The Unknown...a slightly psychoanalytical idea about location?

Just a short blog to explain an idea I had...

Maybe a reason why so many Gothic texts use far away places is that they are exploiting the unknown.

"Fear of the unknown" is a often cited cause of most otherwise irrational phobias.

Mass travel was not around in the time of Shelley. Therefore, even Switzerland may have seen exotic to the average reader.

Walton and Frankenstein are pioneers of the unknown - as Ms Hennessy said, they live up to the creed of star trek to "go where no other has gone before". The reader, too, is on new territory. Hence the amount of description in the book. Maybe we found the obsession with mountains funny because we know full well what mountains look like. But Shelley was writing this book in a different land, knowing full well that many of her readers would not. The reader is exploring a new worlds.

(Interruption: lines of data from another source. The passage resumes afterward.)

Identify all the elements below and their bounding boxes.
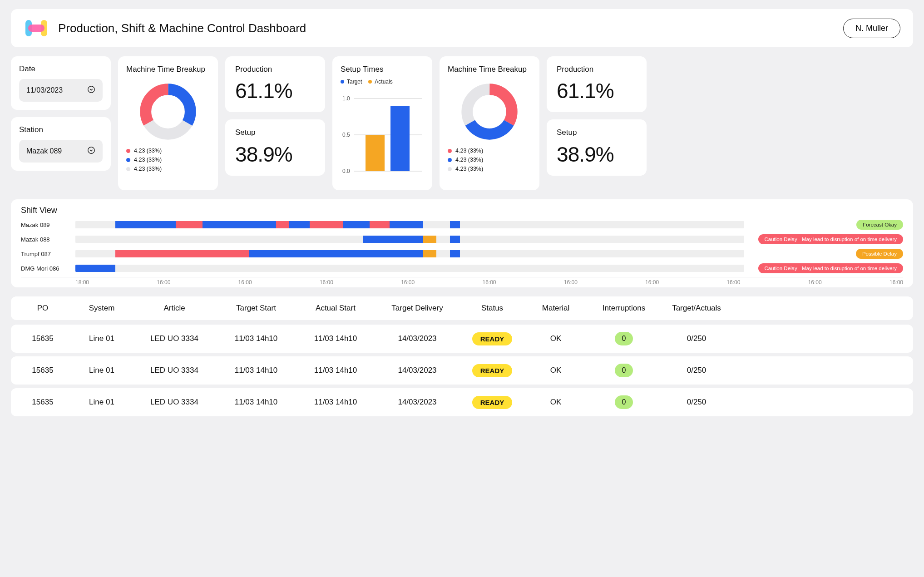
table-row[interactable]: 15635 Line 01 LED UO 3334 11/03 14h10 11… [11, 356, 913, 385]
shift-timeline[interactable] [75, 236, 744, 243]
y-tick: 0.0 [342, 168, 350, 174]
station-select[interactable]: Mazak 089 [19, 140, 103, 163]
stat-value: 38.9% [235, 142, 315, 167]
card-title: Machine Time Breakup [126, 64, 210, 74]
production-card-2: Production 61.1% [547, 56, 647, 112]
y-tick: 1.0 [342, 95, 350, 102]
cell-status: READY [460, 396, 524, 409]
interruptions-pill: 0 [615, 332, 633, 345]
setup-times-card: Setup Times Target Actuals 1.0 0.5 0.0 [332, 56, 432, 190]
col-po: PO [15, 304, 70, 313]
table-row[interactable]: 15635 Line 01 LED UO 3334 11/03 14h10 11… [11, 388, 913, 416]
col-status: Status [460, 304, 524, 313]
shift-machine: DMG Mori 086 [21, 265, 71, 272]
cell-material: OK [524, 366, 588, 375]
col-target-delivery: Target Delivery [374, 304, 460, 313]
shift-machine: Mazak 088 [21, 236, 71, 243]
card-title: Setup Times [341, 64, 424, 74]
chevron-down-icon [87, 85, 95, 95]
cell-interruptions: 0 [588, 364, 660, 377]
status-pill: READY [472, 396, 513, 409]
cell-article: LED UO 3334 [133, 398, 215, 407]
cell-target-delivery: 14/03/2023 [374, 366, 460, 375]
bar-chart: 1.0 0.5 0.0 [341, 88, 424, 182]
chevron-down-icon [87, 146, 95, 156]
interruptions-pill: 0 [615, 395, 633, 409]
card-title: Machine Time Breakup [448, 64, 531, 74]
col-target-start: Target Start [215, 304, 297, 313]
legend-dot-icon [341, 80, 344, 84]
legend-dot-icon [448, 149, 452, 153]
stat-label: Setup [557, 128, 637, 137]
shift-title: Shift View [21, 206, 903, 215]
cell-target-delivery: 14/03/2023 [374, 334, 460, 343]
col-interruptions: Interruptions [588, 304, 660, 313]
legend-row: 4.23 (33%) [448, 148, 531, 154]
legend-dot-icon [448, 167, 452, 171]
cell-target-start: 11/03 14h10 [215, 334, 297, 343]
shift-timeline[interactable] [75, 265, 744, 272]
status-pill: READY [472, 332, 513, 345]
station-value: Mazak 089 [26, 147, 62, 155]
stat-value: 61.1% [235, 79, 315, 103]
header-bar: Production, Shift & Machine Control Dash… [11, 9, 913, 47]
status-badge: Caution Delay - May lead to disruption o… [758, 263, 903, 273]
donut-chart-2 [448, 79, 531, 148]
legend-dot-icon [368, 80, 372, 84]
date-select[interactable]: 11/03/2023 [19, 79, 103, 102]
cell-actual-start: 11/03 14h10 [297, 366, 374, 375]
legend-row: 4.23 (33%) [448, 166, 531, 172]
cell-article: LED UO 3334 [133, 366, 215, 375]
status-badge: Possible Delay [856, 249, 903, 259]
cell-material: OK [524, 334, 588, 343]
y-tick: 0.5 [342, 132, 350, 138]
cell-po: 15635 [15, 366, 70, 375]
status-pill: READY [472, 364, 513, 377]
shift-view-card: Shift View Mazak 089 Forecast Okay Mazak… [11, 199, 913, 287]
legend-row: 4.23 (33%) [126, 157, 210, 163]
app-logo-icon [24, 17, 49, 39]
date-value: 11/03/2023 [26, 86, 63, 94]
station-card: Station Mazak 089 [11, 117, 111, 171]
shift-timeline[interactable] [75, 221, 744, 228]
cell-actual-start: 11/03 14h10 [297, 398, 374, 407]
col-article: Article [133, 304, 215, 313]
shift-row: DMG Mori 086 Caution Delay - May lead to… [21, 262, 903, 274]
production-card-1: Production 61.1% [225, 56, 325, 112]
cell-target-actuals: 0/250 [660, 334, 733, 343]
legend-dot-icon [126, 167, 130, 171]
cell-target-start: 11/03 14h10 [215, 398, 297, 407]
date-card: Date 11/03/2023 [11, 56, 111, 110]
shift-row: Mazak 089 Forecast Okay [21, 219, 903, 231]
cell-target-delivery: 14/03/2023 [374, 398, 460, 407]
stat-label: Production [235, 64, 315, 74]
legend-dot-icon [126, 158, 130, 162]
interruptions-pill: 0 [615, 364, 633, 377]
donut-legend-1: 4.23 (33%) 4.23 (33%) 4.23 (33%) [126, 148, 210, 172]
cell-po: 15635 [15, 398, 70, 407]
col-actual-start: Actual Start [297, 304, 374, 313]
cell-system: Line 01 [70, 334, 133, 343]
shift-timeline[interactable] [75, 250, 744, 257]
table-row[interactable]: 15635 Line 01 LED UO 3334 11/03 14h10 11… [11, 325, 913, 353]
svg-rect-12 [390, 106, 410, 171]
status-badge: Caution Delay - May lead to disruption o… [758, 234, 903, 244]
svg-rect-2 [28, 25, 44, 32]
machine-time-card-1: Machine Time Breakup 4.23 (33%) 4.23 (33… [118, 56, 218, 190]
svg-point-3 [88, 86, 94, 93]
shift-row: Mazak 088 Caution Delay - May lead to di… [21, 233, 903, 245]
bar-legend: Target Actuals [341, 79, 424, 85]
col-target-actuals: Target/Actuals [660, 304, 733, 313]
shift-machine: Mazak 089 [21, 222, 71, 228]
shift-row: Trumpf 087 Possible Delay [21, 248, 903, 260]
user-chip[interactable]: N. Muller [843, 19, 900, 38]
cell-material: OK [524, 398, 588, 407]
shift-machine: Trumpf 087 [21, 251, 71, 257]
stat-label: Production [557, 64, 637, 74]
cell-system: Line 01 [70, 366, 133, 375]
svg-rect-11 [366, 135, 385, 171]
setup-card-2: Setup 38.9% [547, 119, 647, 175]
cell-article: LED UO 3334 [133, 334, 215, 343]
page-title: Production, Shift & Machine Control Dash… [58, 21, 306, 35]
kpi-row: Date 11/03/2023 Station Mazak 089 Machin… [11, 56, 913, 190]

The intention could be that the reader is as gripped by the exploration in Frankenstein as Walton and Frankenstein are gripped by their own quests.

1 comment:

Abi said...

the environment is suggested as unknown but the monster is also. frankenstein expresses that the monster is his creation and he hates it, this reminded for some reason of The Secret Garden where the boys father confines him into a room for being different. the novel is not just about the unknown in environment but also the unknown in human nature and the question of nature nurture.